■ Problem statement: Type the entries out once more. Match them exactly.

=== Begin Enclosure ===

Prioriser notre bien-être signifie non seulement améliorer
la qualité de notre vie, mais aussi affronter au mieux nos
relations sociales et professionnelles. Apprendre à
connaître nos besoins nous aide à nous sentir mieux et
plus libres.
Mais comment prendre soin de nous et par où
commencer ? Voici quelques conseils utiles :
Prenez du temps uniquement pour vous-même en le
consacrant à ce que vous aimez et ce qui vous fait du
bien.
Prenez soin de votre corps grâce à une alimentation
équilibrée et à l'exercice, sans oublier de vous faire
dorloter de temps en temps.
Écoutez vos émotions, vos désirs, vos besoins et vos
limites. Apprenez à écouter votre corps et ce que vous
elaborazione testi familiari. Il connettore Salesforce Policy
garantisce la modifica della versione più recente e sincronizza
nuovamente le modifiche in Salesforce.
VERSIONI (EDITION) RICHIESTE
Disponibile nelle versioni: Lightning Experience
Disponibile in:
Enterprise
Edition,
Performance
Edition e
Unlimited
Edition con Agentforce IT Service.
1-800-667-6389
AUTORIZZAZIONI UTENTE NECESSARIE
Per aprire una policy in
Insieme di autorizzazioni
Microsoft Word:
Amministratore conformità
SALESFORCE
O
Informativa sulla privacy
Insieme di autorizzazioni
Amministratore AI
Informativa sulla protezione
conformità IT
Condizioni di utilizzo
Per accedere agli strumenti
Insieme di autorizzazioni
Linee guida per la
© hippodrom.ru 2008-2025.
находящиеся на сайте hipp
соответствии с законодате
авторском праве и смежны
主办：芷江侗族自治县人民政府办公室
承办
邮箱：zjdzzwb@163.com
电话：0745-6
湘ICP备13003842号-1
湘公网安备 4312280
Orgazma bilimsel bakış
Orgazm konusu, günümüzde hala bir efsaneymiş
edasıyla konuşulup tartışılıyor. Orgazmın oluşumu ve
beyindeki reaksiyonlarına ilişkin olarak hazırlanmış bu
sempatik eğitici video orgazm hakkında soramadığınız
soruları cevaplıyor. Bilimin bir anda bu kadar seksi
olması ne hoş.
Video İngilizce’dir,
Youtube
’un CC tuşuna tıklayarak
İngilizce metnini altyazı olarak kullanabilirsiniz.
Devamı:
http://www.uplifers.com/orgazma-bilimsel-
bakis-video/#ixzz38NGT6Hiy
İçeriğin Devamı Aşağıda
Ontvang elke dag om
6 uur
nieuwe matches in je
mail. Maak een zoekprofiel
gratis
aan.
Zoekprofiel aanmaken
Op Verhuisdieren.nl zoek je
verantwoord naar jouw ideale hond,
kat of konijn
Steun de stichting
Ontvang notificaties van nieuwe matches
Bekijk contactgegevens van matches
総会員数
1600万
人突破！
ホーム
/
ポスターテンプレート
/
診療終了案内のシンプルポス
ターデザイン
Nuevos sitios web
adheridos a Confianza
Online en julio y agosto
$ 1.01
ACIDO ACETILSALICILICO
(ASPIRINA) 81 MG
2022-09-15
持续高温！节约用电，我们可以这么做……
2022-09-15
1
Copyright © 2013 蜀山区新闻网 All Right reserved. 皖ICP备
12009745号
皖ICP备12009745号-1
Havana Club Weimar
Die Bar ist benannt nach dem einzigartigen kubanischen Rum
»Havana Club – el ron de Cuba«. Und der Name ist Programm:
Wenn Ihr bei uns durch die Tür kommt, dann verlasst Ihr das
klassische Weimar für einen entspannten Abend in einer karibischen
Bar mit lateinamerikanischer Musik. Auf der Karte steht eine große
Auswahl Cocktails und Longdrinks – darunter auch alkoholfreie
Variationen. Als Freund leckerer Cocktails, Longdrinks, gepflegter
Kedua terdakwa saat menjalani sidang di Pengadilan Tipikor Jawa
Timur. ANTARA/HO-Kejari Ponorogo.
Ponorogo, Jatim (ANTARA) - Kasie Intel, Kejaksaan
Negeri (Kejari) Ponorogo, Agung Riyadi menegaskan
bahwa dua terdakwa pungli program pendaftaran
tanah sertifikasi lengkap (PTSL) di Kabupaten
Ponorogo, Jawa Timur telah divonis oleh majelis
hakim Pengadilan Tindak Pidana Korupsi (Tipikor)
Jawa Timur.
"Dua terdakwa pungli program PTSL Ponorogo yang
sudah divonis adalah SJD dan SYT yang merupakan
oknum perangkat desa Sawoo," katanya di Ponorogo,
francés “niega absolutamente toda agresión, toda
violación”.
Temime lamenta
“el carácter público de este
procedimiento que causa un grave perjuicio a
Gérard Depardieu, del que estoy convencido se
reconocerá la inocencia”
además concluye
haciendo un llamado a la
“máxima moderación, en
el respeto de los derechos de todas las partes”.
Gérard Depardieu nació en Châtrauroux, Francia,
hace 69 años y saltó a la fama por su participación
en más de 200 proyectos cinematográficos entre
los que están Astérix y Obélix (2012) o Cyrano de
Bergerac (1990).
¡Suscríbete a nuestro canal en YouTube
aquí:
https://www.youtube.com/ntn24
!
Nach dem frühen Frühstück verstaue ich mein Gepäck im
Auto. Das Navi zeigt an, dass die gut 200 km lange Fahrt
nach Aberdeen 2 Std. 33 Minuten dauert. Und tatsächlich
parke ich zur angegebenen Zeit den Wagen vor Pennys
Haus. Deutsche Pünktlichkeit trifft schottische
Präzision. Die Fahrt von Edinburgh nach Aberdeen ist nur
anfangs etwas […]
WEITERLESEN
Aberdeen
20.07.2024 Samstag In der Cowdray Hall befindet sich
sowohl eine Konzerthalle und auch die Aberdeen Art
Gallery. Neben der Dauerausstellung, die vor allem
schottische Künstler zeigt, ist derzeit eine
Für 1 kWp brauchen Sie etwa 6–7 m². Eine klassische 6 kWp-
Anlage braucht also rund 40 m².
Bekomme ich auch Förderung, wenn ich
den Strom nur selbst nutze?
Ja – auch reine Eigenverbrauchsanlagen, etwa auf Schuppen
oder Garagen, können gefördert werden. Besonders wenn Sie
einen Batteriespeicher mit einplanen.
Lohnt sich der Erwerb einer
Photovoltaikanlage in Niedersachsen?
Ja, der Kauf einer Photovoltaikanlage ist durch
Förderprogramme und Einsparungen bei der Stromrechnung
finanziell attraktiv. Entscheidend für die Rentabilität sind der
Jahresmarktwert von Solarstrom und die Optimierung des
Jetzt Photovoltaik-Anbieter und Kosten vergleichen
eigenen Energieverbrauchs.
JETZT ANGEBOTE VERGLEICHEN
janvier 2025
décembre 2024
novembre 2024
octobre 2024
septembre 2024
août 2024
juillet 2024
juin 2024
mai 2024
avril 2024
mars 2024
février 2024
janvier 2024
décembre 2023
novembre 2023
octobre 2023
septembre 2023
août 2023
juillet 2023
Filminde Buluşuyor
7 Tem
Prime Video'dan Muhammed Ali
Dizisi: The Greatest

=== End Enclosure ===

■ Solved problem:
Prioriser notre bien-être signifie non seulement améliorer
la qualité de notre vie, mais aussi affronter au mieux nos
relations sociales et professionnelles. Apprendre à
connaître nos besoins nous aide à nous sentir mieux et
plus libres.
Mais comment prendre soin de nous et par où
commencer ? Voici quelques conseils utiles :
Prenez du temps uniquement pour vous-même en le
consacrant à ce que vous aimez et ce qui vous fait du
bien.
Prenez soin de votre corps grâce à une alimentation
équilibrée et à l'exercice, sans oublier de vous faire
dorloter de temps en temps.
Écoutez vos émotions, vos désirs, vos besoins et vos
limites. Apprenez à écouter votre corps et ce que vous
elaborazione testi familiari. Il connettore Salesforce Policy
garantisce la modifica della versione più recente e sincronizza
nuovamente le modifiche in Salesforce.
VERSIONI (EDITION) RICHIESTE
Disponibile nelle versioni: Lightning Experience
Disponibile in:
Enterprise
Edition,
Performance
Edition e
Unlimited
Edition con Agentforce IT Service.
1-800-667-6389
AUTORIZZAZIONI UTENTE NECESSARIE
Per aprire una policy in
Insieme di autorizzazioni
Microsoft Word:
Amministratore conformità
SALESFORCE
O
Informativa sulla privacy
Insieme di autorizzazioni
Amministratore AI
Informativa sulla protezione
conformità IT
Condizioni di utilizzo
Per accedere agli strumenti
Insieme di autorizzazioni
Linee guida per la
© hippodrom.ru 2008-2025.
находящиеся на сайте hipp
соответствии с законодате
авторском праве и смежны
主办：芷江侗族自治县人民政府办公室
承办
邮箱：zjdzzwb@163.com
电话：0745-6
湘ICP备13003842号-1
湘公网安备 4312280
Orgazma bilimsel bakış
Orgazm konusu, günümüzde hala bir efsaneymiş
edasıyla konuşulup tartışılıyor. Orgazmın oluşumu ve
beyindeki reaksiyonlarına ilişkin olarak hazırlanmış bu
sempatik eğitici video orgazm hakkında soramadığınız
soruları cevaplıyor. Bilimin bir anda bu kadar seksi
olması ne hoş.
Video İngilizce’dir,
Youtube
’un CC tuşuna tıklayarak
İngilizce metnini altyazı olarak kullanabilirsiniz.
Devamı:
http://www.uplifers.com/orgazma-bilimsel-
bakis-video/#ixzz38NGT6Hiy
İçeriğin Devamı Aşağıda
Ontvang elke dag om
6 uur
nieuwe matches in je
mail. Maak een zoekprofiel
gratis
aan.
Zoekprofiel aanmaken
Op Verhuisdieren.nl zoek je
verantwoord naar jouw ideale hond,
kat of konijn
Steun de stichting
Ontvang notificaties van nieuwe matches
Bekijk contactgegevens van matches
総会員数
1600万
人突破！
ホーム
/
ポスターテンプレート
/
診療終了案内のシンプルポス
ターデザイン
Nuevos sitios web
adheridos a Confianza
Online en julio y agosto
$ 1.01
ACIDO ACETILSALICILICO
(ASPIRINA) 81 MG
2022-09-15
持续高温！节约用电，我们可以这么做……
2022-09-15
1
Copyright © 2013 蜀山区新闻网 All Right reserved. 皖ICP备
12009745号
皖ICP备12009745号-1
Havana Club Weimar
Die Bar ist benannt nach dem einzigartigen kubanischen Rum
»Havana Club – el ron de Cuba«. Und der Name ist Programm:
Wenn Ihr bei uns durch die Tür kommt, dann verlasst Ihr das
klassische Weimar für einen entspannten Abend in einer karibischen
Bar mit lateinamerikanischer Musik. Auf der Karte steht eine große
Auswahl Cocktails und Longdrinks – darunter auch alkoholfreie
Variationen. Als Freund leckerer Cocktails, Longdrinks, gepflegter
Kedua terdakwa saat menjalani sidang di Pengadilan Tipikor Jawa
Timur. ANTARA/HO-Kejari Ponorogo.
Ponorogo, Jatim (ANTARA) - Kasie Intel, Kejaksaan
Negeri (Kejari) Ponorogo, Agung Riyadi menegaskan
bahwa dua terdakwa pungli program pendaftaran
tanah sertifikasi lengkap (PTSL) di Kabupaten
Ponorogo, Jawa Timur telah divonis oleh majelis
hakim Pengadilan Tindak Pidana Korupsi (Tipikor)
Jawa Timur.
"Dua terdakwa pungli program PTSL Ponorogo yang
sudah divonis adalah SJD dan SYT yang merupakan
oknum perangkat desa Sawoo," katanya di Ponorogo,
francés “niega absolutamente toda agresión, toda
violación”.
Temime lamenta
“el carácter público de este
procedimiento que causa un grave perjuicio a
Gérard Depardieu, del que estoy convencido se
reconocerá la inocencia”
además concluye
haciendo un llamado a la
“máxima moderación, en
el respeto de los derechos de todas las partes”.
Gérard Depardieu nació en Châtrauroux, Francia,
hace 69 años y saltó a la fama por su participación
en más de 200 proyectos cinematográficos entre
los que están Astérix y Obélix (2012) o Cyrano de
Bergerac (1990).
¡Suscríbete a nuestro canal en YouTube
aquí:
https://www.youtube.com/ntn24
!
Nach dem frühen Frühstück verstaue ich mein Gepäck im
Auto. Das Navi zeigt an, dass die gut 200 km lange Fahrt
nach Aberdeen 2 Std. 33 Minuten dauert. Und tatsächlich
parke ich zur angegebenen Zeit den Wagen vor Pennys
Haus. Deutsche Pünktlichkeit trifft schottische
Präzision. Die Fahrt von Edinburgh nach Aberdeen ist nur
anfangs etwas […]
WEITERLESEN
Aberdeen
20.07.2024 Samstag In der Cowdray Hall befindet sich
sowohl eine Konzerthalle und auch die Aberdeen Art
Gallery. Neben der Dauerausstellung, die vor allem
schottische Künstler zeigt, ist derzeit eine
Für 1 kWp brauchen Sie etwa 6–7 m². Eine klassische 6 kWp-
Anlage braucht also rund 40 m².
Bekomme ich auch Förderung, wenn ich
den Strom nur selbst nutze?
Ja – auch reine Eigenverbrauchsanlagen, etwa auf Schuppen
oder Garagen, können gefördert werden. Besonders wenn Sie
einen Batteriespeicher mit einplanen.
Lohnt sich der Erwerb einer
Photovoltaikanlage in Niedersachsen?
Ja, der Kauf einer Photovoltaikanlage ist durch
Förderprogramme und Einsparungen bei der Stromrechnung
finanziell attraktiv. Entscheidend für die Rentabilität sind der
Jahresmarktwert von Solarstrom und die Optimierung des
Jetzt Photovoltaik-Anbieter und Kosten vergleichen
eigenen Energieverbrauchs.
JETZT ANGEBOTE VERGLEICHEN
janvier 2025
décembre 2024
novembre 2024
octobre 2024
septembre 2024
août 2024
juillet 2024
juin 2024
mai 2024
avril 2024
mars 2024
février 2024
janvier 2024
décembre 2023
novembre 2023
octobre 2023
septembre 2023
août 2023
juillet 2023
Filminde Buluşuyor
7 Tem
Prime Video'dan Muhammed Ali
Dizisi: The Greatest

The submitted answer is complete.